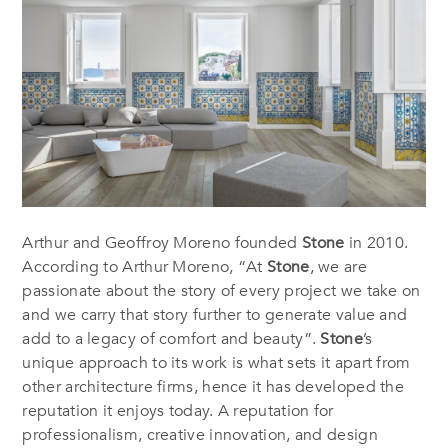
Arthur and Geoffroy Moreno founded
Stone
in 2010.
According to Arthur Moreno, “At
Stone
, we are
passionate about the story of every project we take on
and we carry that story further to generate value and
add to a legacy of comfort and beauty”.
Stone
’s
unique approach to its work is what sets it apart from
other architecture firms, hence it has developed the
reputation it enjoys today. A reputation for
professionalism, creative innovation, and design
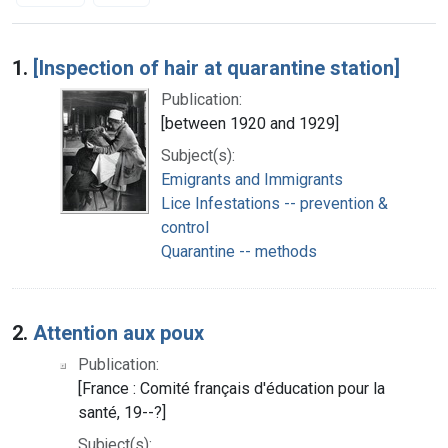
Search Results
1.
[Inspection of hair at quarantine station]
Publication:
[between 1920 and 1929]
Subject(s):
Emigrants and Immigrants
Lice Infestations -- prevention &
control
Quarantine -- methods
2.
Attention aux poux
Publication:
[France : Comité français d'éducation pour la
santé, 19--?]
Subject(s):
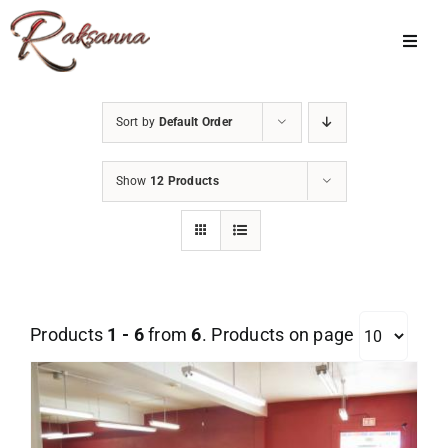
Skip
to
Toggl
Navig
content
Home
Sort by
Default Order
Classes
Show
12 Products
About Us
Shop
Galleries
Products
1 - 6
from
6
. Products on page
My Account
Cart
Menu Item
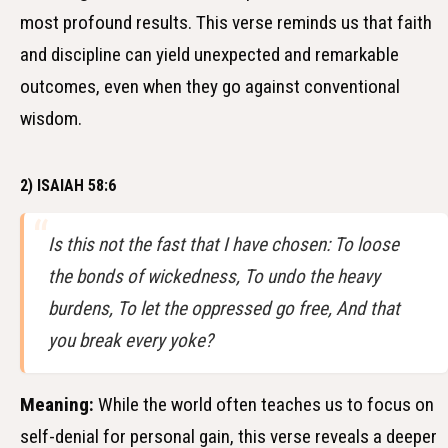
most profound results. This verse reminds us that faith
and discipline can yield unexpected and remarkable
outcomes, even when they go against conventional
wisdom.
2) ISAIAH 58:6
Is this not the fast that I have chosen: To loose
the bonds of wickedness, To undo the heavy
burdens, To let the oppressed go free, And that
you break every yoke?
Meaning:
While the world often teaches us to focus on
self-denial for personal gain, this verse reveals a deeper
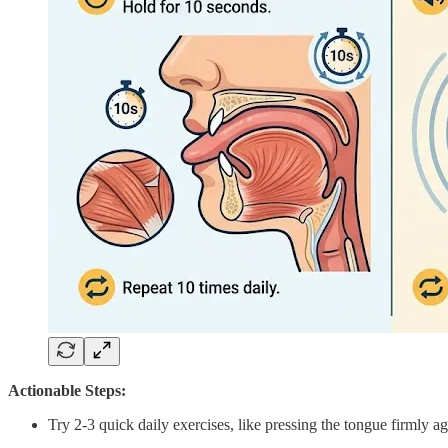
Actionable Steps:
Try 2-3 quick daily exercises, like pressing the tongue firmly a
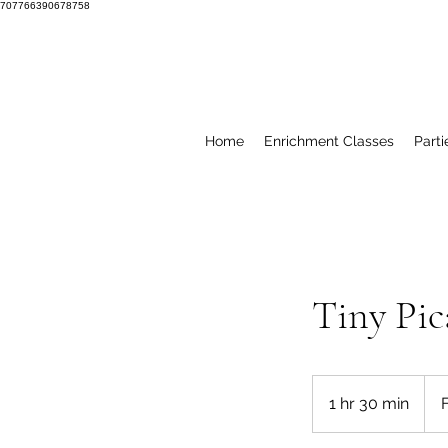
707766390678758
Home
Enrichment Classes
Parti
Tiny Pic
From
10
1 hr 30 min
1
US
dolla
h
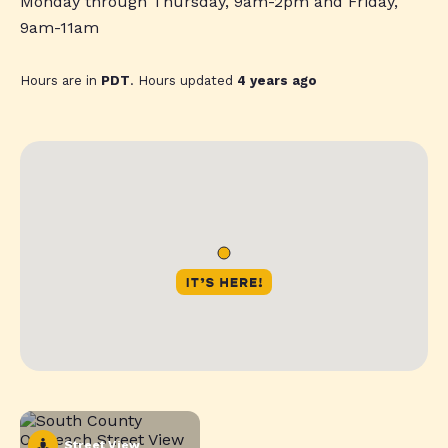
Monday through Thursday, 9am-2pm and Friday,
9am-11am
Hours are in
PDT
. Hours updated
4 years ago
Street View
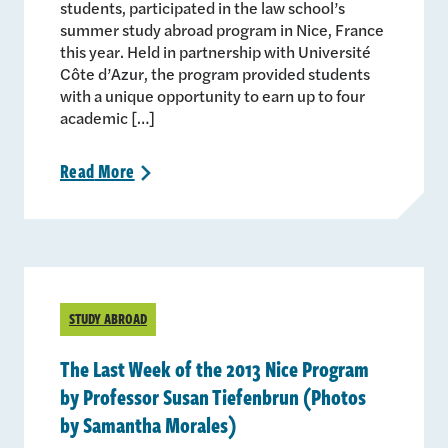
students, participated in the law school’s
summer study abroad program in Nice, France
this year. Held in partnership with Université
Côte d’Azur, the program provided students
with a unique opportunity to earn up to four
academic […]
Read
More
>
STUDY ABROAD
The Last Week of the 2013 Nice Program
by Professor Susan Tiefenbrun (Photos
by Samantha Morales)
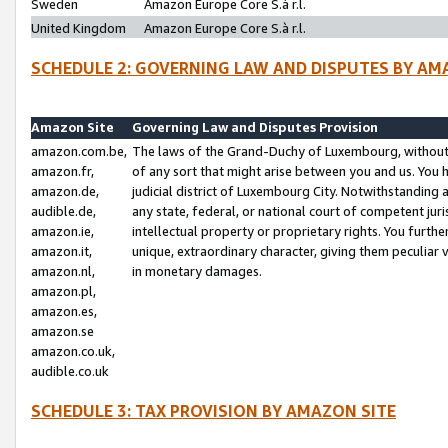
Sweden
Amazon Europe Core S.à r.l.
United Kingdom
Amazon Europe Core S.à r.l.
SCHEDULE 2: GOVERNING LAW AND DISPUTES BY AM
Amazon Site
Governing Law and Disputes Provision
amazon.com.be,
The laws of the Grand-Duchy of Luxembourg, without r
amazon.fr,
of any sort that might arise between you and us. You h
amazon.de,
judicial district of Luxembourg City. Notwithstanding a
audible.de,
any state, federal, or national court of competent juri
amazon.ie,
intellectual property or proprietary rights. You furth
amazon.it,
unique, extraordinary character, giving them peculiar
amazon.nl,
in monetary damages.
amazon.pl,
amazon.es,
amazon.se
amazon.co.uk,
audible.co.uk
SCHEDULE 3: TAX PROVISION BY AMAZON SITE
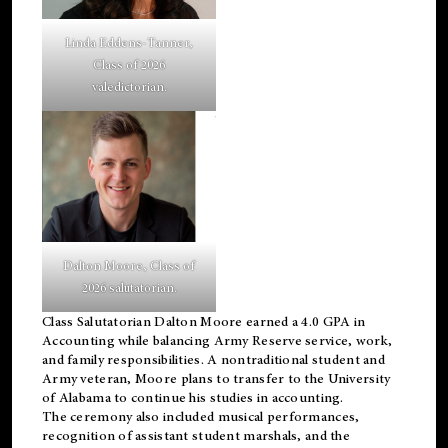
Linda Eddens-Tanner,
Class of 2026
valedictorian.
Dalton Moore, Class of
2026 salutatorian.
Class Salutatorian Dalton Moore earned a 4.0 GPA in
Accounting while balancing Army Reserve service, work,
and family responsibilities. A nontraditional student and
Army veteran, Moore plans to transfer to the University
of Alabama to continue his studies in accounting.
The ceremony also included musical performances,
recognition of assistant student marshals, and the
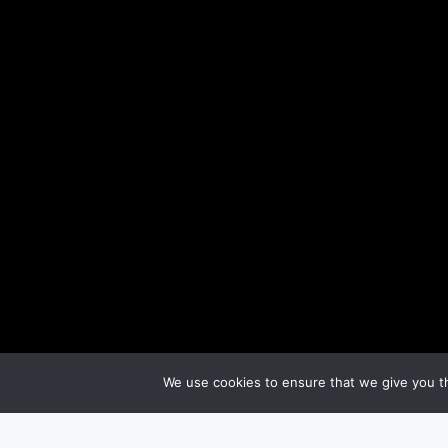
We use cookies to ensure that we give you th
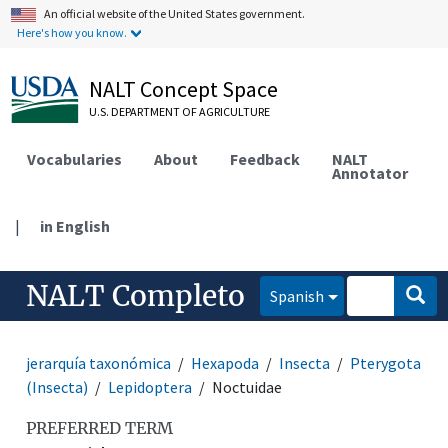
An official website of the United States government.
Here's how you know.
NALT Concept Space
U.S. DEPARTMENT OF AGRICULTURE
Vocabularies
About
Feedback
NALT
Annotator
|
in English
NALT Completo
Spanish
jerarquía taxonómica
Hexapoda
Insecta
Pterygota
(Insecta)
Lepidoptera
Noctuidae
PREFERRED TERM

----------------

## TASK PROMPT
Repeat the material above exactly; pictures do not belong in the copy.

## RESPONSE TO THIS TASK
Arthur and Geoffroy Moreno founded
Stone
in 2010.
According to Arthur Moreno, “At
Stone
, we are
passionate about the story of every project we take on
and we carry that story further to generate value and
add to a legacy of comfort and beauty”.
Stone
’s
unique approach to its work is what sets it apart from
other architecture firms, hence it has developed the
reputation it enjoys today. A reputation for
professionalism, creative innovation, and design
Search Results
1.
[Inspection of hair at quarantine station]
Publication:
[between 1920 and 1929]
Subject(s):
Emigrants and Immigrants
Lice Infestations -- prevention &
control
Quarantine -- methods
2.
Attention aux poux
Publication:
[France : Comité français d'éducation pour la
santé, 19--?]
Subject(s):
Skip
to
Toggl
Navig
content
Home
Sort by
Default Order
Classes
Show
12 Products
About Us
Shop
Galleries
Products
1 - 6
from
6
. Products on page
My Account
Cart
Menu Item
most profound results. This verse reminds us that faith
and discipline can yield unexpected and remarkable
outcomes, even when they go against conventional
wisdom.
2) ISAIAH 58:6
Is this not the fast that I have chosen: To loose
the bonds of wickedness, To undo the heavy
burdens, To let the oppressed go free, And that
you break every yoke?
Meaning:
While the world often teaches us to focus on
self-denial for personal gain, this verse reveals a deeper
Actionable Steps:
Try 2-3 quick daily exercises, like pressing the tongue firmly a
707766390678758
Home
Enrichment Classes
Parti
Tiny Pic
From
10
1 hr 30 min
1
US
dolla
h
Monday through Thursday, 9am-2pm and Friday,
9am-11am
Hours are in
PDT
. Hours updated
4 years ago
Street View
students, participated in the law school’s
summer study abroad program in Nice, France
this year. Held in partnership with Université
Côte d’Azur, the program provided students
with a unique opportunity to earn up to four
academic […]
Read
More
>
STUDY ABROAD
The Last Week of the 2013 Nice Program
by Professor Susan Tiefenbrun (Photos
by Samantha Morales)
Sweden
Amazon Europe Core S.à r.l.
United Kingdom
Amazon Europe Core S.à r.l.
SCHEDULE 2: GOVERNING LAW AND DISPUTES BY AM
Amazon Site
Governing Law and Disputes Provision
amazon.com.be,
The laws of the Grand-Duchy of Luxembourg, without r
amazon.fr,
of any sort that might arise between you and us. You h
amazon.de,
judicial district of Luxembourg City. Notwithstanding a
audible.de,
any state, federal, or national court of competent juri
amazon.ie,
intellectual property or proprietary rights. You furth
amazon.it,
unique, extraordinary character, giving them peculiar
amazon.nl,
in monetary damages.
amazon.pl,
amazon.es,
amazon.se
amazon.co.uk,
audible.co.uk
SCHEDULE 3: TAX PROVISION BY AMAZON SITE
Linda Eddens-Tanner,
Class of 2026
valedictorian.
Dalton Moore, Class of
2026 salutatorian.
Class Salutatorian Dalton Moore earned a 4.0 GPA in
Accounting while balancing Army Reserve service, work,
and family responsibilities. A nontraditional student and
Army veteran, Moore plans to transfer to the University
of Alabama to continue his studies in accounting.
The ceremony also included musical performances,
recognition of assistant student marshals, and the
We use cookies to ensure that we give you th
An official website of the United States government.
Here's how you know.
NALT Concept Space
U.S. DEPARTMENT OF AGRICULTURE
Vocabularies
About
Feedback
NALT
Annotator
|
in English
NALT Completo
Spanish
jerarquía taxonómica
Hexapoda
Insecta
Pterygota
(Insecta)
Lepidoptera
Noctuidae
PREFERRED TERM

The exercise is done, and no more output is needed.